The bottom right image was the first in the series and is a little different than the others, I believe less successful. The line drawings are more accurate and true to the photo, meaning the overall image looses that disjointed aspect which i feel is important for the concept behind the project. Also the textures are unnecessary and make the image too busy and crowded. One of the main successes of the other 3 are their simplicity and the contrast between the cut out shapes and the empty line drawings, as well as the scruffy/messiness of said drawings.

Visual Journal - More Collage Texture Experiments, Mixed Media



I am very happy with how these ones turned out! I feel like they are more successful than the textured ladies at conveying the message and purpose of this project and visual journal.

The woman have become even more objectified, the idea of their bodies and form being their only function within the adverts. By removing their faces and identity their personalities and humanity is immediately overlooked; by replacing certain body parts with just textures emphasises the form and shape of the women being the most important feature of them, the actual flesh and substance behind their bodies irrelevant.

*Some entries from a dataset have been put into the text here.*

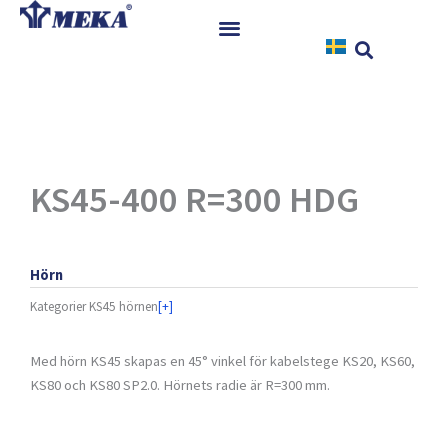
Hoppa
till
innehåll
Hem
Produkter
Referenser
Nyheter
KS45-400 R=300 HDG
Nedladdningar
Instruktioner
Hörn
Kontakt
Kategorier
KS45 hörnen
[+]
Med hörn KS45 skapas en 45° vinkel för kabelstege KS20, KS60,
KS80 och KS80 SP2.0. Hörnets radie är R=300 mm.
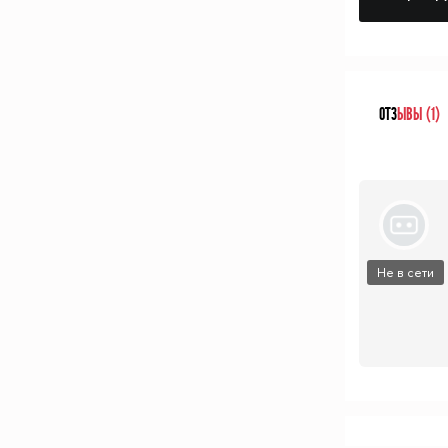
ОТЗ
ЫВЫ (1)
Не в сети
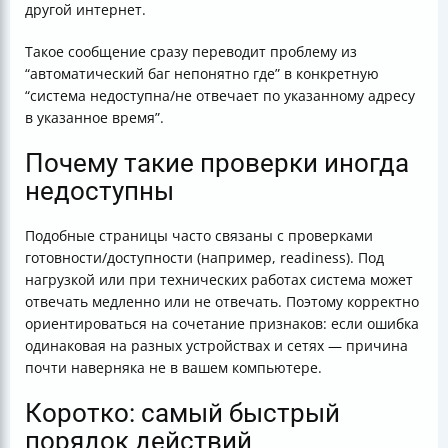
другой интернет.
Такое сообщение сразу переводит проблему из
“автоматический баг непонятно где” в конкретную
“система недоступна/не отвечает по указанному адресу
в указанное время”.
Почему такие проверки иногда
недоступны
Подобные страницы часто связаны с проверками
готовности/доступности (например, readiness). Под
нагрузкой или при технических работах система может
отвечать медленно или не отвечать. Поэтому корректно
ориентироваться на сочетание признаков: если ошибка
одинаковая на разных устройствах и сетях — причина
почти наверняка не в вашем компьютере.
Коротко: самый быстрый
порядок действий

Visually there is also something very appealing about the mixed media element of these collages, the combination of photos and handmade textures. I guess it starts a juxtaposition regarding the clean, perfect and unrealistic images of the women and the inherently imperfect and very human marks creating the textures.

Monday 3 April 2017

Study Task 8 - Evaluation of Synthesis, Reflections on COP 1

In order to start planning for my COP 2 proposal, it would be valuable to reflect on my visual journal work and the journey I undertook through COP 1. I need to evaluate what I have done, what I have achieved, what has been explored and how well it has been explored.

Topics Researched -

  • Zeegan Quote - questions illustrations motives and functions, holds discipline accountable for it's voice and comment and substance, expresses discontent with a select trend of work today focussing on aesthetics over meaning. 
  • First Things First - discontent with graphic art's sole function as advertising tactic, deems commercial means as worthless, useless and a waste, argues other more important themes and issues the disciplines should focus their energies on, challenging and contesting consumerism.
  • Street Art (textures) - Creative visual work in public space other than advertising, opposes financial powers over public space, textures represent humanity and meaning. 
  • Sign Painting - Advertising/Commercial but human, laborious and hand-made, contrasting advertising's throw away nature and style, craft driven but traditional and meaningful.  
  • Immoralities in Advertising - Male Gaze in perfume adverts, power of advertising on subconscious level, adverts creating a norm and expectations within society.
My Responses - 

  • Textures - Time-consuming process opposing throw away nature of adverts, visually aesthetic outcomes with meaning, inspired by street artists researched (Blaqk, Siekon etc).
  • Typography - Employing more labour intensive processes to convey meaning, taking slogans and perfume names out of context highlighting their absurdity and negativity, nod to sign painting and more traditional advertising techniques combined with modern advertising.
  • Fake Adverts - Creating similar influx of slogans and imperatives adverts use but to sell nothing, creating visual noise but also aesthetically pleasing work to bring to light the bombardment of actual advertising on our daily lives.
  • Line Drawings - Taking perfume advertising's imagery out of context to highlight it's nature, creating slightly dystopian feeling to images, taking out identity and facial expressions/features to highlight objectifying, breaking down adverts to their separate elements and portraying them in their bare bones.
  • Textured Ladies - Combines labour intensive processes and out of context explorations, creates energetic and interesting images based on glamorous and polished adverts, puts humanity back into adverts and makes them almost more elegant, further attempting to break apart adverts and the images they portray.
  • Textured Photos - More directly using adverts, combining elements into one, taking out identity for objectification, more dystopian as uses actual adverts but subverted. 
Reviewing the work i have done, I am slightly struggling to weave the links and relevance of the separate explorations into one coherent and effective theme and thread for the hole project. To me at least, it all seems a bit disjointed and unconscious, each stage and exploration almost separate from the last, even if there is some relevance there. I don't think this is  abad thing, as it shows I have been considering several things and once and have been trying to explore different avenues, but I feel like while I was doing this I should have been more conscious of its relevance and relationship with the previous work and theme that I was trying to explore. This is something I can do more of in COP 2 though; it is a lesson learnt in project management. Always refer back to the theme and purpose of the project and reflect on whether the work is actually succeeding to live up to this or push it or explore it further. 

Friday 31 March 2017

Theory - Mulvey's Male Gaze

Laura Mulvey's male gaze theory directly links and applies to the perfume adverts I have been working with, as well as the majority of media we consume on a daily basis, from cinema to TV and as mentioned, adverts.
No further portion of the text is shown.